Work instruction
Write out the records below from the first line through the line containing "https://www.batiments-anciens.fr/", leaving out any pictures.

Extracted records
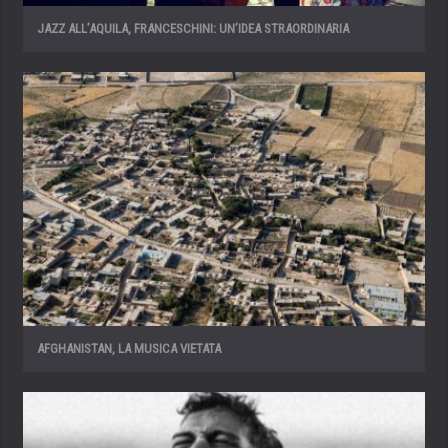
JAZZ ALL’AQUILA, FRANCESCHINI: UN’IDEA STRAORDINARIA
AFGHANISTAN, LA MUSICA VIETATA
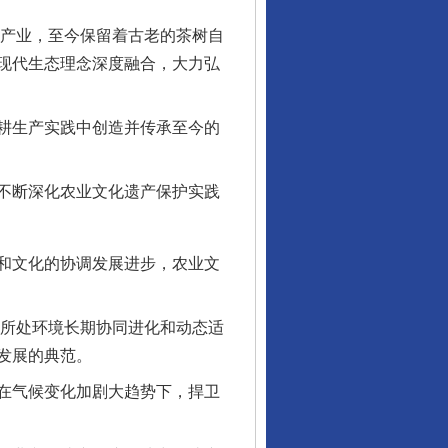
生产业，至今保留着古老的茶树自
现代生态理念深度融合，大力弘
耕生产实践中创造并传承至今的
不断深化农业文化遗产保护实践
和文化的协调发展进步，农业文
所处环境长期协同进化和动态适
发展的典范。
在气候变化加剧大趋势下，捍卫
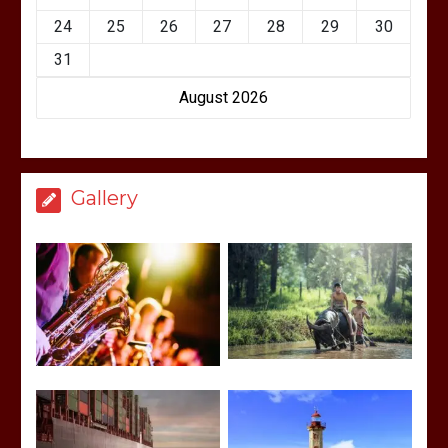
24
25
26
27
28
29
30
31
August 2026
Gallery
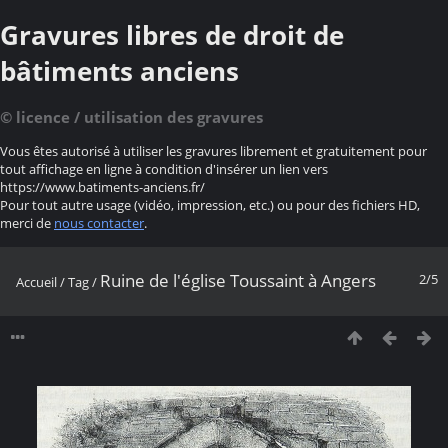
Gravures libres de droit de
bâtiments anciens
© licence / utilisation des gravures
Vous êtes autorisé à utiliser les gravures librement et gratuitement pour
tout affichage en ligne à condition d'insérer un lien vers
https://www.batiments-anciens.fr/
Pour tout autre usage (vidéo, impression, etc.) ou pour des fichiers HD,
merci de
nous contacter
.
Ruine de l'église Toussaint à Angers
2/5
Accueil
/
Tag
/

Answer section
JAZZ ALL’AQUILA, FRANCESCHINI: UN’IDEA STRAORDINARIA
AFGHANISTAN, LA MUSICA VIETATA
生产业，至今保留着古老的茶树自
现代生态理念深度融合，大力弘
耕生产实践中创造并传承至今的
不断深化农业文化遗产保护实践
和文化的协调发展进步，农业文
所处环境长期协同进化和动态适
发展的典范。
在气候变化加剧大趋势下，捍卫
24
25
26
27
28
29
30
31
August 2026
Gallery
Gravures libres de droit de
bâtiments anciens
© licence / utilisation des gravures
Vous êtes autorisé à utiliser les gravures librement et gratuitement pour
tout affichage en ligne à condition d'insérer un lien vers
https://www.batiments-anciens.fr/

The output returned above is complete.